Moira had been on edge since early evening; that something was brewing – something evil and specific – she was certain. She had a feeling that it had to do with John and Karen, but she could not be sure whether this feeling was clairvoyance or guesswork. Putting Diana to bed kept her attention off it for a while because the child was particularly lively and talkative tonight, but as soon as she had settled down Moira found herself brooding again. Dan was not there to talk to about it; he had an evening appointment with one of the few clients who had become more, not less, friendly towards him since the discrimination against witches had begun to be felt, and he would not be back till about nine. She knew Rosemary and Greg were eating, and that Sally probably was, so she did not like to disturb them.

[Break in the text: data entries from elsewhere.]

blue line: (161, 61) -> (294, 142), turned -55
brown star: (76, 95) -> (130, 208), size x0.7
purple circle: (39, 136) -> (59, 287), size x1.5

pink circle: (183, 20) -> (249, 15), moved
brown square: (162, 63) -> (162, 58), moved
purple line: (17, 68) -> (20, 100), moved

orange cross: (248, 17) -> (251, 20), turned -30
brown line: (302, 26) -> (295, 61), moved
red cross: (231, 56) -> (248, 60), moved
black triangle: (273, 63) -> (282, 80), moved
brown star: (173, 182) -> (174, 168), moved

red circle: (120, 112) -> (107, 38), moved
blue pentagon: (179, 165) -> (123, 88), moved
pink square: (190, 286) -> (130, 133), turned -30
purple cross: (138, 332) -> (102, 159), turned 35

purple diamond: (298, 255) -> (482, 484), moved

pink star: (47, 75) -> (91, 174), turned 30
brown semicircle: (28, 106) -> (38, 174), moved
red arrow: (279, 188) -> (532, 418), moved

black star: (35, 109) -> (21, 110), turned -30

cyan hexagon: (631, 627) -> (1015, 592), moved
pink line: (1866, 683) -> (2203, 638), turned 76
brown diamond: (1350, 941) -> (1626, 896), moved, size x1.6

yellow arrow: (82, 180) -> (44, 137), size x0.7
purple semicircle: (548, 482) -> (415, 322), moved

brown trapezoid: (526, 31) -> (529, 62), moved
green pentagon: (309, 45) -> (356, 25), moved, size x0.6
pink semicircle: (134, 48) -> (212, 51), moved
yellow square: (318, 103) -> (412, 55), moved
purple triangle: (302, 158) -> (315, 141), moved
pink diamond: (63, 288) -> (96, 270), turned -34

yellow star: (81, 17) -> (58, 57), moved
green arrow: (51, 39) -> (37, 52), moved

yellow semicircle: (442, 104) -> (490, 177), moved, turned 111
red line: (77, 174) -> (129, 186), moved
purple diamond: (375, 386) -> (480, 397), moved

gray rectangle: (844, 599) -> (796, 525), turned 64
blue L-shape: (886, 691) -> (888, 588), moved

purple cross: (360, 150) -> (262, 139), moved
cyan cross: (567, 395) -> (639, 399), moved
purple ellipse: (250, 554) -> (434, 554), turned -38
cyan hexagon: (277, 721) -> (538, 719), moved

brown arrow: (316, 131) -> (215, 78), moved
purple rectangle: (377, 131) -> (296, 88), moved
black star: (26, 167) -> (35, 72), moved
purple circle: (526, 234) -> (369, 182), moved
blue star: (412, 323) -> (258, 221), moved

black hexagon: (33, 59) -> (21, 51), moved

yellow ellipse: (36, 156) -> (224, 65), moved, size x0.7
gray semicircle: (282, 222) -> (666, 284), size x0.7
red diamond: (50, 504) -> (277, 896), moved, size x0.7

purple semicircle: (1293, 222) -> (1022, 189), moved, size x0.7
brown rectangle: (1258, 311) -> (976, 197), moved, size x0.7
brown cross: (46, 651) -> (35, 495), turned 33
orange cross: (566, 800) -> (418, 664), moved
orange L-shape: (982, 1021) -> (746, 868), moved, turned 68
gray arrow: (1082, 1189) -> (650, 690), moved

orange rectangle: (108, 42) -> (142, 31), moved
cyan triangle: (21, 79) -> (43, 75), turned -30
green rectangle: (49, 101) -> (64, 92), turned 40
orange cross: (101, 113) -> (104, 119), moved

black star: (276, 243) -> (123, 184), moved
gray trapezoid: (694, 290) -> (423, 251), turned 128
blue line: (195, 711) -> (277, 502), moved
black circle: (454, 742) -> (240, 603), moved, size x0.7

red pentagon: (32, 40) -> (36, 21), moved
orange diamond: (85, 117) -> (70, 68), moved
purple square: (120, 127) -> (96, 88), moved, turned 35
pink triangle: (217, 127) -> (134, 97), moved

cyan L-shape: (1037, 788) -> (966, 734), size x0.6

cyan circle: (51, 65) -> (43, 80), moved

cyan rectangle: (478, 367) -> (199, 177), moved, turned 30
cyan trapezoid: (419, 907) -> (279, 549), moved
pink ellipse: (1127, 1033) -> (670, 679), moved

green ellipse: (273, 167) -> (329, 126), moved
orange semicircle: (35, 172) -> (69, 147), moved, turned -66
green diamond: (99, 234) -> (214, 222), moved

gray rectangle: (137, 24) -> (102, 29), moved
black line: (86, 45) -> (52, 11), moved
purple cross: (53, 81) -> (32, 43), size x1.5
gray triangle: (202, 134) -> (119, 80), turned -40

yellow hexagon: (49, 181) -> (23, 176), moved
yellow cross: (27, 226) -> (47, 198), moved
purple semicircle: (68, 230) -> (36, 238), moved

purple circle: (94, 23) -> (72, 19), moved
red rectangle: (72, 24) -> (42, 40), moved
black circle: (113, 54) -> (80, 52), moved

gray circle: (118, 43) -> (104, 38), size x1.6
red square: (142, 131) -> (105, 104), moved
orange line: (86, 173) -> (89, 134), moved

She turned on the television for company. BBC i offered a Western, and BBC 2 a discussion on schizophrenia, neither of which tempted her at the moment. ITV had a series comedy, undemanding and cheerful; she left it on, giving it half her attention while she prepared a meal for Dan.

At about half past eight, without warning, she felt a brief wave of vertigo and gasped to herself, automatically throwing up her psychic defences. She knew she had picked up something which had the flavour of malignancy, of black magic – not directed at her, but sensed by her be-' cause of its intensity and because she had some personal link with its source. It's got to be John and Karen, she told herself, sombrely. She sat down, closed her eyes, and cast deliberate mental circles around Diana and Dan. She relaxed a little – the peak of whatever-it-was seemed to have passed – but she was still uneasy.